事業概要
E00667は、事務用品等の製造販売と不動産賃貸を主たる事業とする企業グループである。事務用品等事業においては、自社およびベトナム子会社、協力工場で製造した製品を、主に国内市場へ販売している。製品ラインナップは多岐にわたり、ファイル、バインダー・クリヤーブック、収納整理用品、その他事務用品といったカテゴリーに分類される。特に、ルーパーファイルやリクエストシリーズ、PuniLaboシリーズなどが主力製品として挙げられる。不動産賃貸事業では、本社ビル、賃貸用マンション、倉庫、駐車場などを賃貸しており、安定した収益基盤を形成している。企業理念として「深い知性と燃える情熱をもって新しい価値の創造に努め、社会に貢献する」を掲げ、「良い品はお徳です」をモットーに、ユニバーサルデザイン商品の開発にも注力している。2026年2月期の売上高は91億円であった。
直近決算ハイライト
E00667の2026年2月期決算は、売上高が前期比1.0%減の91億円となった。この減収は、事務用品等事業において、国内大手通販会社のシステム障害による受注減少が影響したことが主因である。不動産賃貸事業も、賃貸用倉庫の売却などにより前期比で減収となった。利益面では、事務用品等事業においては新製品投入や価格改定、コスト削減努力により若干の増益となったものの、不動産賃貸事業での新規取得物件に係る費用計上などにより、全体として大幅な減益となった。具体的には、営業利益は前期比79.8%減の0億円、経常利益は前期比45.0%減の1億円、親会社株主に帰属する当期純利益は前期比83.7%減の1億円となった。現金及び預金は前期比68.8%減の7億円に減少しており、営業キャッシュフローも前期比83.6%減の0億円となった。期末配当金は1株あたり25円で、前期比据え置きとなった。
強みと競争優位性
E00667の強みの一つは、事務用品分野における長年の経験と、市場ニーズを捉えた製品開発力にある。特に、ユニバーサルデザインの考え方を取り入れた商品開発や、キャラクターコラボレーション製品、機能性を追求した製品など、多様化する顧客ニーズに対応できる製品ラインナップを有している点が挙げられる。また、自社での製造能力に加え、ベトナムに生産子会社を持つことで、コスト競争力とグローバルな供給体制の構築を図っている。販売チャネルの拡大にも積極的であり、ECサイトの強化や海外市場への取組を進めていることは、今後の成長に向けた強みとなる。
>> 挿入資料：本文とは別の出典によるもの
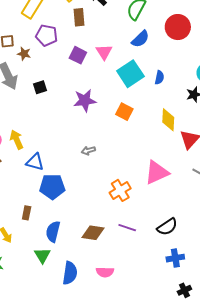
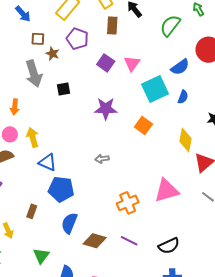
blue semicircle: (140, 39) -> (180, 67), moved
blue semicircle: (53, 232) -> (69, 223), moved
不動産賃貸事業も安定した収益源として機能しており、事業ポートフォリオの分散化に寄与している。これらの要素が組み合わさることで、同社は事務用品市場において独自の地位を築いている。
リスク要因
E00667が直面するリスクとして、まず国内生産拠点の静岡県菊川市への集中による自然災害等の影響が挙げられる。火災や災害が発生した場合、生産・物流活動に深刻な影響が及ぶ可能性がある。また、海外取引の拡大に伴う関税制度の変更、商慣行の違い、予期せぬ法規制の施行・変更、政治・経済情勢の変化といったカントリーリスクも存在する。特にベトナム子会社におけるリスクは、生産性や採算性に影響を与えうる。為替変動リスクも、ドル建て債権債務の比重増加により顕在化しており、業績に影響を及ぼす可能性がある。さらに、一部借入契約に付随する財務制限条項への抵触リスク、石油製品を主原料とする事務用品事業における市況変動リスク、不動産市況や景気動向に左右される不動産賃貸事業のリスクも無視できない。情報漏洩やサイバー攻撃のリスク、重大品質クレーム発生のリスクも、事業継続や信用維持における潜在的な脅威である。
投資テーマとの関連
E00667は、直接的にはAI、半導体、EVといった最先端のテクノロジー投資テーマとの関連性は低い。しかし、ペーパーレス化が進む現代において、紙以外の収納・整理製品や、デジタル化に対応した製品開発に注力する姿勢は、変化するオフィス環境や働き方に対応しようとする動きとして捉えることができる。また、サステナビリティへの配慮が企業に求められる動きに対応するため、FSC®認証製品の展開なども進めている点は、ESG投資の観点から評価できる可能性がある。さらに、製造業としてサプライチェーンの強靭化やDX推進といった、広範な産業界で進む構造変化の影響を受ける企業であり、これらのテーマとの間接的な関連性も考慮される。投資テーマとの直接的な関連性は限定的であるものの、時代の変化に合わせた製品開発や事業戦略は、中長期的な視点での注目点となりうる。